Deviating from their typical structure, Levitt and Dubner have decided to dedicate two chapters to economic concepts - altruism and cost-efficiency - rather than just focusing on case studies. In a chapter devoted entirely to altruism, the authors take a shot at explaining human generosity via economic models and "games." After examining cases like that of Kitty Genovese, when civil apathy led to the murder of a young Queens woman in 1964, the authors attempt to explain altruism through a series of controlled social experiments.

The research explained in the book demonstrated that homo economicus can show more generosity in an experimental game than would be rational. When tested in practice, however, the subjects ended up showing their true greed. The end result of this attempt at enlightenment ended up being a scrutiny of methodology. In this way, the book seems to have failed its readers in providing an upended view of one of economics' greatest intangibles. Keep the methodology debates in the ivory tower. Give the readers the good stuff.

While the follow up to Freakonomics does not have many qualities of a traditional "sequel," one thread runs through both works and ultimately defines their conclusions. That one common denominator is incentive. As their work on altruism attempted to prove, humans act rationally and for their own ultimate gain - monetary or otherwise. Another prominent theme was sex - an issue given over 50 pages of attention. Nothing can be said for this other than that the authors understand the old marketing adage as well as they do economics - sex sells.

What was lacking in the analyses, however, was the proverbial economic caveat - all other things held equal. When conducting experiments on human behavior, it would be presumptuous to say that economic rationality is the only factor in decision making. But this is the feeling the book gives the reader. The work leaves something to be said about psychology, biology, and unexplainable irrationality. From the overly confident preface to the under-scrutinized assertions made throughout the remaining chapters (i.e. global warming can be solved cheaply using an obscure model), the authors seem to have substituted intellectual humility for academic swagger.

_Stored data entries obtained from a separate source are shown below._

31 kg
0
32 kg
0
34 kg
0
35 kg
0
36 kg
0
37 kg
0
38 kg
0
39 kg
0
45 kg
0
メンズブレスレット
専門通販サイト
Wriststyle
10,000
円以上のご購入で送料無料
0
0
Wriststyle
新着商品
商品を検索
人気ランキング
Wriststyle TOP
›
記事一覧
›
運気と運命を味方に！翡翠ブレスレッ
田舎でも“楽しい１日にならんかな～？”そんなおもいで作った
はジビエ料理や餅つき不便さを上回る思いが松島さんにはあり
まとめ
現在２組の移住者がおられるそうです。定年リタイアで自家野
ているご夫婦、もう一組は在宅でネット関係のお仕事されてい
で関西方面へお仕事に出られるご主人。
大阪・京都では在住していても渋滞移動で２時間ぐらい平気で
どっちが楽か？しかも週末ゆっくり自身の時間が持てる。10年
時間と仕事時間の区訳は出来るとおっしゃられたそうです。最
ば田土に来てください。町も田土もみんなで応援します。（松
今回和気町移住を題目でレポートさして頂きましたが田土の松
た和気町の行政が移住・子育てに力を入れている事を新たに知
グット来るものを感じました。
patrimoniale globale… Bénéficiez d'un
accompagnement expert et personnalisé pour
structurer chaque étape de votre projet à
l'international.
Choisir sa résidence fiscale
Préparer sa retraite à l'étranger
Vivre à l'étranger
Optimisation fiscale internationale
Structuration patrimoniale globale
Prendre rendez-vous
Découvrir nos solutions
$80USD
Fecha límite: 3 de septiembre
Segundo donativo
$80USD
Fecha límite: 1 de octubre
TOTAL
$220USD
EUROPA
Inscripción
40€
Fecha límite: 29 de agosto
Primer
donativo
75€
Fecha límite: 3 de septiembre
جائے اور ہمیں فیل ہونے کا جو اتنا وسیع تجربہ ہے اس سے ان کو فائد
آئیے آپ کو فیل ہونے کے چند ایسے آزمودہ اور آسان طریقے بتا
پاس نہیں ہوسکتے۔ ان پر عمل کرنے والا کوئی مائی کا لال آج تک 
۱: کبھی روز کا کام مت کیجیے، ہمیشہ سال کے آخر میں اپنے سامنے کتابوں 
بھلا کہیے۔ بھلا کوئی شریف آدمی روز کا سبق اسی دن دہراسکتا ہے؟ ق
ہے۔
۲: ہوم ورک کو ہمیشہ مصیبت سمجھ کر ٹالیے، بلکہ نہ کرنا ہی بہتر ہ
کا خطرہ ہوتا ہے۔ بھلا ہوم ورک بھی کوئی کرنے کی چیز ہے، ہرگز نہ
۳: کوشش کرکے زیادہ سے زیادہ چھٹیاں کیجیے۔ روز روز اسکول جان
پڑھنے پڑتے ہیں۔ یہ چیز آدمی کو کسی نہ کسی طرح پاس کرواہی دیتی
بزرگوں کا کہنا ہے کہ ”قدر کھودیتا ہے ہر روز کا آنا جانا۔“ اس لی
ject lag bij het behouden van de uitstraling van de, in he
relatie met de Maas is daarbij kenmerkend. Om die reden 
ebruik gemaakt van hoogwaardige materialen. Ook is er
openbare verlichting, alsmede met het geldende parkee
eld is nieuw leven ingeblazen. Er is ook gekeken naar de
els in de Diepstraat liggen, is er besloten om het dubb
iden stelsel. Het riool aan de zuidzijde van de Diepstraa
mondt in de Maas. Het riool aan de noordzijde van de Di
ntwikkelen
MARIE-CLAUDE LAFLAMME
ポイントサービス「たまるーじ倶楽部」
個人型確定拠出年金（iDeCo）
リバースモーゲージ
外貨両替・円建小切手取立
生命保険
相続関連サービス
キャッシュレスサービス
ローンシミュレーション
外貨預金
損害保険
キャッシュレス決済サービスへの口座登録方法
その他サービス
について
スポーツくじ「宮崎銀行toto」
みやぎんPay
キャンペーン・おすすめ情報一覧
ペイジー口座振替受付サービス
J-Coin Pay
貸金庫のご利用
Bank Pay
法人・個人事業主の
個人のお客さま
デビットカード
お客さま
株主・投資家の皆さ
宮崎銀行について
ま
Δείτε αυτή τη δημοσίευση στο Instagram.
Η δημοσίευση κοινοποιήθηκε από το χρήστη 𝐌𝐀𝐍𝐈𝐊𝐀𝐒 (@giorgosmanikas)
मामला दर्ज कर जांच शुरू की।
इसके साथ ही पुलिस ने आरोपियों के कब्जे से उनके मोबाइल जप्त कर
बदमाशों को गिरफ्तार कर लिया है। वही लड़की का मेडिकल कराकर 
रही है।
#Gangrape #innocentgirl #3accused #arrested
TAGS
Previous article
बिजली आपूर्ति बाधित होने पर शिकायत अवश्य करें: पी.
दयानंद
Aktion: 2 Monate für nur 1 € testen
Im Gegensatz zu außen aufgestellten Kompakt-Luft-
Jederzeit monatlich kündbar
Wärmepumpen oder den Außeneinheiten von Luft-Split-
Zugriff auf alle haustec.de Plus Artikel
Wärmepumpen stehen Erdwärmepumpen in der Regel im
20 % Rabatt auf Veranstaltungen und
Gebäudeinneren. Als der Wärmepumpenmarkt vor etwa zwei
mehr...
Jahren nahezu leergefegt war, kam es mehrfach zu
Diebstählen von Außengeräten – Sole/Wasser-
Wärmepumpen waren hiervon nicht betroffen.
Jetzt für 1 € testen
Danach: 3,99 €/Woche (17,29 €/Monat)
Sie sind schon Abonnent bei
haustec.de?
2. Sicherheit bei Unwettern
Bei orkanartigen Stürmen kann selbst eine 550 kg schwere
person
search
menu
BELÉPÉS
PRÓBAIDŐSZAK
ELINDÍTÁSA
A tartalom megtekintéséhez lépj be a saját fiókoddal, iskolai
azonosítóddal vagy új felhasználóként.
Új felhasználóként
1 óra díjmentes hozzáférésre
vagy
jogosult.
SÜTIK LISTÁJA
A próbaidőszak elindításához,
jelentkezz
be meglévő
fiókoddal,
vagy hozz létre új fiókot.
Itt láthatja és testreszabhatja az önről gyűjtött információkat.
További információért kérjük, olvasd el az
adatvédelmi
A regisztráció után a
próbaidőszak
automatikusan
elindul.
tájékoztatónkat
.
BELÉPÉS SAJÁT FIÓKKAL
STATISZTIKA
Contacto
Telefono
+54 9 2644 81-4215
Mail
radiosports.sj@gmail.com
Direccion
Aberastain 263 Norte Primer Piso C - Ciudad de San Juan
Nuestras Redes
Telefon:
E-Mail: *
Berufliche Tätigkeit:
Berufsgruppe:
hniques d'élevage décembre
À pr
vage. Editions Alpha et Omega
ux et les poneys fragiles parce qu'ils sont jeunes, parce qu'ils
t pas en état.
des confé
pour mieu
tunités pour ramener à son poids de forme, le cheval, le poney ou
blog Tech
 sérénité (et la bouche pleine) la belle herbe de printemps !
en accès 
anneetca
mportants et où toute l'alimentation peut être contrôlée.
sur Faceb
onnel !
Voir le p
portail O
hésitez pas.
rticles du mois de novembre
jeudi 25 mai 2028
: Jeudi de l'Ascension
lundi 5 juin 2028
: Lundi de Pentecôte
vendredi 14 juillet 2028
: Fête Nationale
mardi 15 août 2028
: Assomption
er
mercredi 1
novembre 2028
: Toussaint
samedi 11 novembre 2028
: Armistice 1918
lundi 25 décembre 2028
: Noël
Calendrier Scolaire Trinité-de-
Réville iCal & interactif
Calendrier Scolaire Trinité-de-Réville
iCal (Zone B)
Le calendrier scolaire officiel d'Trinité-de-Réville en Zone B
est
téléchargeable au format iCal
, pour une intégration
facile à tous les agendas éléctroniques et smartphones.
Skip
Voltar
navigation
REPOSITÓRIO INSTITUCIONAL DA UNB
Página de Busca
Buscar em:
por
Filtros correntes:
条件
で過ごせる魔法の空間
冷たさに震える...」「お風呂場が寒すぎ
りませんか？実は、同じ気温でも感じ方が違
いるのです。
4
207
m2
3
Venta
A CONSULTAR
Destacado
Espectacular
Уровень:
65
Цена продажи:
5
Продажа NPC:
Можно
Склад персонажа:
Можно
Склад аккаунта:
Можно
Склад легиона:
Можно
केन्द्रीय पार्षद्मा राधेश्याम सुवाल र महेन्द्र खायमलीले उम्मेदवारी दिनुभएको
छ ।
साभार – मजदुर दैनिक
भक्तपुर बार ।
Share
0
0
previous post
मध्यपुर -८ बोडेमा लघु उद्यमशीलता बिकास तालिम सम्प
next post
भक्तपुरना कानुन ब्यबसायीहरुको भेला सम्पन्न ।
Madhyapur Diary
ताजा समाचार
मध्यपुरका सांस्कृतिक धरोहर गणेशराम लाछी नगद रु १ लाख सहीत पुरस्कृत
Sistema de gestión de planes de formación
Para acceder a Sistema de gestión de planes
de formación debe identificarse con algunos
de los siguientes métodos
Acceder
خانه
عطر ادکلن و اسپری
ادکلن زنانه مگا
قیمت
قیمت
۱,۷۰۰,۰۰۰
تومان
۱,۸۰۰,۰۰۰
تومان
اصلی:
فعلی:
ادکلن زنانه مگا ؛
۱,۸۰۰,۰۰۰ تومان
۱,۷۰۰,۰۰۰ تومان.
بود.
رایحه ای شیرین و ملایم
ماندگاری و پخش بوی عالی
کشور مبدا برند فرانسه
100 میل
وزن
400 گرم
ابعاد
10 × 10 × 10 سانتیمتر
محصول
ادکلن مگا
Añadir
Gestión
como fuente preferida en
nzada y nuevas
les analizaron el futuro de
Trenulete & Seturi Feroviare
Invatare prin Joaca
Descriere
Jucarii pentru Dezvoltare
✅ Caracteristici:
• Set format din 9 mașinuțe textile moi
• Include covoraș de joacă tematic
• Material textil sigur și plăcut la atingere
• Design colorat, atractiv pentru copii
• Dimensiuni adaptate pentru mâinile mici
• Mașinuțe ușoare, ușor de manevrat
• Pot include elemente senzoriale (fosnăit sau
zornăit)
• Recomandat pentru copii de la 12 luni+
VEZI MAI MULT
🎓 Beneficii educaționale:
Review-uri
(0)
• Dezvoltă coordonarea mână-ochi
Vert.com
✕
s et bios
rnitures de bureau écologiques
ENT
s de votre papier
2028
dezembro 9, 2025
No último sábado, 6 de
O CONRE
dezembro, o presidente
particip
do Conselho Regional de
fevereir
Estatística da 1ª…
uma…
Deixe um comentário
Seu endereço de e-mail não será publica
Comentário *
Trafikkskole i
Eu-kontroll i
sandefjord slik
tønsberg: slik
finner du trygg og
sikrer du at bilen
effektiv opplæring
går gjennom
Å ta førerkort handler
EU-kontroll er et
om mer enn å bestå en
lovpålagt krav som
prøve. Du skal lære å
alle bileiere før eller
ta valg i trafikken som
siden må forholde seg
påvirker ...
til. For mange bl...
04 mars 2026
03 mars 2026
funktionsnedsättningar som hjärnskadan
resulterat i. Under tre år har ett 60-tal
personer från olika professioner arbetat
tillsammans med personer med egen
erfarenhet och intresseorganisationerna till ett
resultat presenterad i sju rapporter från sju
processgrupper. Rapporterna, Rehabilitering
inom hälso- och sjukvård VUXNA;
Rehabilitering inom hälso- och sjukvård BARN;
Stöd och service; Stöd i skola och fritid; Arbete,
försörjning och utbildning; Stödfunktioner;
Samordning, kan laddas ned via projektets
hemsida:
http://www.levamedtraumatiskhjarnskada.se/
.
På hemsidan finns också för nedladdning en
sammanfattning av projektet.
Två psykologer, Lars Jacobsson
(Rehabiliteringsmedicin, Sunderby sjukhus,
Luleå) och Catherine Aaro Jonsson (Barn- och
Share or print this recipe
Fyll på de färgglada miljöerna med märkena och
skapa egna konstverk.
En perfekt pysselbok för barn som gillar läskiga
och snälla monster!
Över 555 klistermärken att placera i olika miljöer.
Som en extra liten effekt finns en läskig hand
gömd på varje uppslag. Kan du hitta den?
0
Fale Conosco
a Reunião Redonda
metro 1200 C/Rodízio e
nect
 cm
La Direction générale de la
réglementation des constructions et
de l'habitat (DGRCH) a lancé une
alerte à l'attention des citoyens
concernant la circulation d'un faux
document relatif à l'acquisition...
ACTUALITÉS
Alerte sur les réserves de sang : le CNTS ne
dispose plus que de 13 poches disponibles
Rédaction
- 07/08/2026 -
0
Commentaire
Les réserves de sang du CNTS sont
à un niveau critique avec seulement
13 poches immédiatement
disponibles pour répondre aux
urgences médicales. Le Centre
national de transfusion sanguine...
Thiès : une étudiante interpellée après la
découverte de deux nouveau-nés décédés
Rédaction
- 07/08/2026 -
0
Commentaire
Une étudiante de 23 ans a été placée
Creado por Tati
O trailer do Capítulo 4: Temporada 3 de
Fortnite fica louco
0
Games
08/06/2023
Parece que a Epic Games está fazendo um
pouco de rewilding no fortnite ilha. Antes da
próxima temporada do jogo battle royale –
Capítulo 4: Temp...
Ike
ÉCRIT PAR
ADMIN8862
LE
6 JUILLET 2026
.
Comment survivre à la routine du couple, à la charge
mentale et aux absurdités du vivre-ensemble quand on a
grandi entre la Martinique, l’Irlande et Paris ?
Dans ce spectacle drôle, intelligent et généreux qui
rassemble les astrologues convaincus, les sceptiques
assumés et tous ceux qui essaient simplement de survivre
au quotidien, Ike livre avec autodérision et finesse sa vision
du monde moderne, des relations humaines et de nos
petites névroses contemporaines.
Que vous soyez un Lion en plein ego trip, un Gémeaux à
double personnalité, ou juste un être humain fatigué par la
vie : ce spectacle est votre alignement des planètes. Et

In the end, the question remains whether Levitt and Dubner's new work is absolutely necessary. Yes, economical research is beneficial to gaining knowledge on the human condition, but when it comes to producing a non-fiction shelf-buster, once the theories have been established, everything else is just showing off. But as far as boasts go, Superfreakonomics is a far cry from dull and a farther cry from conventional. It is indeed a freak.